# My Pets



## kodkingvegeta (Aug 7, 2009)

As soon as I find the cord to my camera (kids walked off with it), then I will post some pictures of my other pets. But I can tell you about them.

I have 2 Pew Male Mice, there names are Charlie and Hurley, I got them as a par living together so I decide to keep them together, and they have been doing fine (I know your not to keep 2 male mice together otherwise they fight). Then I have 1 Pew female mouse, her name is Lady, I have 2 black mice, one has a white spot on her back, the one with the spot is named Spot (lol), the other black mouse, I havn't named yet. I have 1 white and cream spotted female mouse, her name is Cookie Dough, then I have 1 light brown female mouse, I havn't named her eather.

Then tomorrow I am getting a 1 and a half yr old male Ferret, his name is Charlie also , hes coming with a HUGE 2 story cage, a hammock all his toys and other stuff. This women that works at my local pet store, adopted one of my rescue rats, and I asked her if I could play with the Ferrets in the pet store (I know her pretty well), she said yes and opened the cage and let me play with them. Then she asked me If I wanted one, I said I can't afford to buy one, she then told me she has 3, and they all came to her as donates (people no longer wanting them, and she takes them in). 
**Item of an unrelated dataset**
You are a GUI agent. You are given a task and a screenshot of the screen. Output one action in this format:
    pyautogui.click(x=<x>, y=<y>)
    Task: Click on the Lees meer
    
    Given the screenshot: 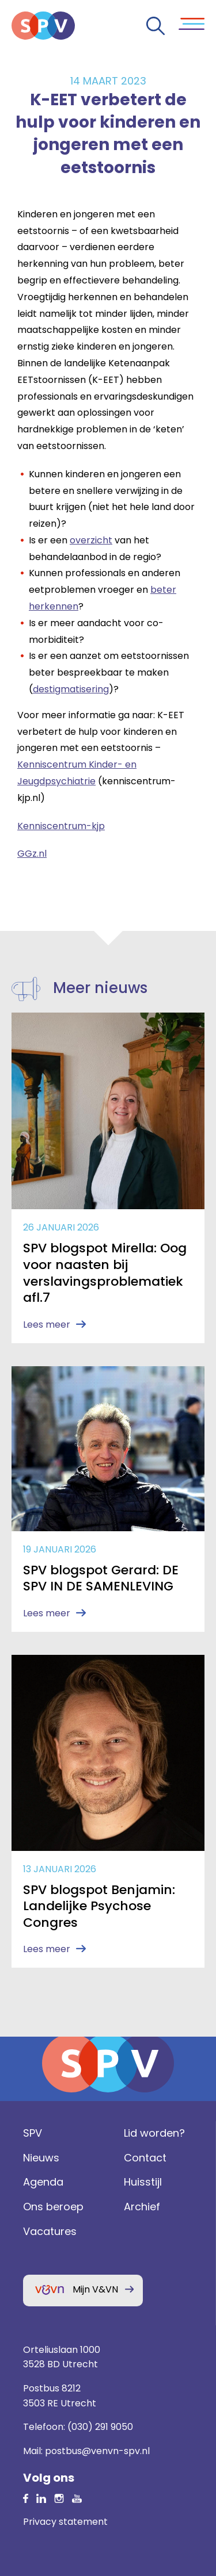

I asked her if she was going to charge a adoption fee, she said no, and that I could even have his cage (which she got when she got him). So tomorrow I will be picking him up.


----------



## Stace87 (Jun 24, 2008)

Male mice can be kept together. You just have to be prepared for the possibility of having two cages if they do fight. Some may be fine together their whole lives.

Will you be getting a second ferret? They're sociable animals like rats and should really be kept in at least pairs. Do the 3 ferrets this woman has live together?


----------



## kodkingvegeta (Aug 7, 2009)

Hmmmmmm.............I never did ask if she has them all in one cage. But I don't think she dose, other wise she wouldn't have offered me his cage. And later down the road I do plan to get another Ferret. But for now, 1 at a time.


----------